━━━ Task inputs ━━━

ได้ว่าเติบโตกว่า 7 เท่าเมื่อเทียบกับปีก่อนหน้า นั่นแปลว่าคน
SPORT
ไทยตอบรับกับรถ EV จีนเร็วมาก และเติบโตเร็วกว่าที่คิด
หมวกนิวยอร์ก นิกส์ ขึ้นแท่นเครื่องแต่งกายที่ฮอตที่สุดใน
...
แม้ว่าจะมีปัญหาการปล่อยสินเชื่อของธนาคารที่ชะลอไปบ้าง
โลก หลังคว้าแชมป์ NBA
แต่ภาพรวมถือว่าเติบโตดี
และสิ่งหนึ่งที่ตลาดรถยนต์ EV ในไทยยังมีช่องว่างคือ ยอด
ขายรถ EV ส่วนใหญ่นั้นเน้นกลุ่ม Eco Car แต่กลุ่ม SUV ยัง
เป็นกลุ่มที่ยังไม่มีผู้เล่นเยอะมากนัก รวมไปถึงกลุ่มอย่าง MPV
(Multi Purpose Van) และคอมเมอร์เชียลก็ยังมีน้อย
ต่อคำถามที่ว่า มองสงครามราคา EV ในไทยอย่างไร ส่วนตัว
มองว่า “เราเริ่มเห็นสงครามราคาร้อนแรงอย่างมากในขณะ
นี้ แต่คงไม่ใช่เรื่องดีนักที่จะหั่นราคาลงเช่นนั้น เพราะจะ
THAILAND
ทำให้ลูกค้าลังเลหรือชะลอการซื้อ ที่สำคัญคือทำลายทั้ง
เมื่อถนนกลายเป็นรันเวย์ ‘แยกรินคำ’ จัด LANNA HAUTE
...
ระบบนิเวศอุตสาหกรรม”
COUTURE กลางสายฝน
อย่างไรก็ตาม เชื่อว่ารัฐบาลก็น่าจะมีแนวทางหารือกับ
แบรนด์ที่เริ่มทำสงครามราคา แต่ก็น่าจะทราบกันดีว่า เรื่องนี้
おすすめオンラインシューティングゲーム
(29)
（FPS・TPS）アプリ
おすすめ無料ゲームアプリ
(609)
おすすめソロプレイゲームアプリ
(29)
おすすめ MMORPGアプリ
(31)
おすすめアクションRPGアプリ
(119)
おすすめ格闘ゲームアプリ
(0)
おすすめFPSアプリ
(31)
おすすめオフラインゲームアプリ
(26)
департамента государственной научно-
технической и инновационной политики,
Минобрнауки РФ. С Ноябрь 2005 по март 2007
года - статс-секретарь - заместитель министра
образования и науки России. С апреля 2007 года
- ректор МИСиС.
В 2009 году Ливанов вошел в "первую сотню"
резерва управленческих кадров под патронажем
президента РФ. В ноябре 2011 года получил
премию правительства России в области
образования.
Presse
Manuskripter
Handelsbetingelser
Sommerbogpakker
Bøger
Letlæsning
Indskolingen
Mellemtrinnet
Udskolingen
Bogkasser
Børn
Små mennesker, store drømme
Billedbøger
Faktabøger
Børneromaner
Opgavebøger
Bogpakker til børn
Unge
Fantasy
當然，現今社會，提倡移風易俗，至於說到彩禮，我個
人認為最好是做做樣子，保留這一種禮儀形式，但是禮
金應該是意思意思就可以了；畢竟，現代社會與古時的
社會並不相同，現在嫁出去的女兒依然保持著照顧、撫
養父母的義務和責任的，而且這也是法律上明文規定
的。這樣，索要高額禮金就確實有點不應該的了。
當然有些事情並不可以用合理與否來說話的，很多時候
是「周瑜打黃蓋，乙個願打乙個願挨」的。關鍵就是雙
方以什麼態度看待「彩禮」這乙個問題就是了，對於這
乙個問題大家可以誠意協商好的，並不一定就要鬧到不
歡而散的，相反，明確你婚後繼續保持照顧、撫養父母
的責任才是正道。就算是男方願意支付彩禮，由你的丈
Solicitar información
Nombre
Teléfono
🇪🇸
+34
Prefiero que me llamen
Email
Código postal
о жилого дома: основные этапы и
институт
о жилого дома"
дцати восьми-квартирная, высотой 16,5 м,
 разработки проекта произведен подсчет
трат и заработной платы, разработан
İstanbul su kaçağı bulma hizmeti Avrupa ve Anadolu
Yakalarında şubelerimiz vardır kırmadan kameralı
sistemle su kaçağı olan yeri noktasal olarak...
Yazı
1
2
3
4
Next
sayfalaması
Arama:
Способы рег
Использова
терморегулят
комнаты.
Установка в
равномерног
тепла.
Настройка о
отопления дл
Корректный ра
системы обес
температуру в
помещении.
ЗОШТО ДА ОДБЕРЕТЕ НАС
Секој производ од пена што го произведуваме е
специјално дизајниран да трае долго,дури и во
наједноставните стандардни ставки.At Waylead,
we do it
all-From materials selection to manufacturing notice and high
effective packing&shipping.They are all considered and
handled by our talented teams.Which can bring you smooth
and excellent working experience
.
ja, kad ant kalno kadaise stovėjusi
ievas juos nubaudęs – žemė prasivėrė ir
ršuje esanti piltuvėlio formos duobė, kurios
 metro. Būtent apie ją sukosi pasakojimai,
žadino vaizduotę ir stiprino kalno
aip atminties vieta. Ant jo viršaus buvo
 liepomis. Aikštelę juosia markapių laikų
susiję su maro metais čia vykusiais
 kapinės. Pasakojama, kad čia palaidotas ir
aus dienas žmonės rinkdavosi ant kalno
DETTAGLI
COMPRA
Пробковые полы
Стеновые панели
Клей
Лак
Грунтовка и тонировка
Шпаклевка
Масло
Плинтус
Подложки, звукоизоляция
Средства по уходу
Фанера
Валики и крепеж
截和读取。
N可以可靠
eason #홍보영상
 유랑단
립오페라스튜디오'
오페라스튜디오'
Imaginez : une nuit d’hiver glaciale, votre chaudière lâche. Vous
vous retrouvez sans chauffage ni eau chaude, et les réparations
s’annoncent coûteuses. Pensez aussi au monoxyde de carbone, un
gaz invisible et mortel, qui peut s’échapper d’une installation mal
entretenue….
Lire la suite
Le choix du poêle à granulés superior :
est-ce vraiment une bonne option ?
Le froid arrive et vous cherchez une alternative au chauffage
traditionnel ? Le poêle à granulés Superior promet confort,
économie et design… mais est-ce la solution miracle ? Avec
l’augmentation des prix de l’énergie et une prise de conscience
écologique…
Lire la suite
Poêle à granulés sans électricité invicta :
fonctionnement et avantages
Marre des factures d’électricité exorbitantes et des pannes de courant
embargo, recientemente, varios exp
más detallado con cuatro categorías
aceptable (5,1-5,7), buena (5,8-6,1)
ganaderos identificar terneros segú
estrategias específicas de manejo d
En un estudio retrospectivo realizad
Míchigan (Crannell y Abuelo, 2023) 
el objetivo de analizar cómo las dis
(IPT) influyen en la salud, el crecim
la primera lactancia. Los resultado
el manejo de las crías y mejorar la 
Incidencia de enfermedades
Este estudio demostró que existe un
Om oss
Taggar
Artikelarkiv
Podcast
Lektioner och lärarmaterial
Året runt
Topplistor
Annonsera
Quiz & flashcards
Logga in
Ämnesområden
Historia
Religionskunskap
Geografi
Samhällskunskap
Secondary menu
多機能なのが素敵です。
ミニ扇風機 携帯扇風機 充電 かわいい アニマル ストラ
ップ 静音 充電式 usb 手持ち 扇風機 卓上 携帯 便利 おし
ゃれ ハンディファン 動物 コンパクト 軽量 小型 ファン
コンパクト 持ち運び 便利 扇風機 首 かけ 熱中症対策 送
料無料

━━━

» **Exercise instructions**
From the opening line of the data above, please print each line as written up to and including the line that contains "(Multi Purpose Van)", and nothing more.

» **Your response**
ได้ว่าเติบโตกว่า 7 เท่าเมื่อเทียบกับปีก่อนหน้า นั่นแปลว่าคน
SPORT
ไทยตอบรับกับรถ EV จีนเร็วมาก และเติบโตเร็วกว่าที่คิด
หมวกนิวยอร์ก นิกส์ ขึ้นแท่นเครื่องแต่งกายที่ฮอตที่สุดใน
...
แม้ว่าจะมีปัญหาการปล่อยสินเชื่อของธนาคารที่ชะลอไปบ้าง
โลก หลังคว้าแชมป์ NBA
แต่ภาพรวมถือว่าเติบโตดี
และสิ่งหนึ่งที่ตลาดรถยนต์ EV ในไทยยังมีช่องว่างคือ ยอด
ขายรถ EV ส่วนใหญ่นั้นเน้นกลุ่ม Eco Car แต่กลุ่ม SUV ยัง
เป็นกลุ่มที่ยังไม่มีผู้เล่นเยอะมากนัก รวมไปถึงกลุ่มอย่าง MPV
(Multi Purpose Van) และคอมเมอร์เชียลก็ยังมีน้อย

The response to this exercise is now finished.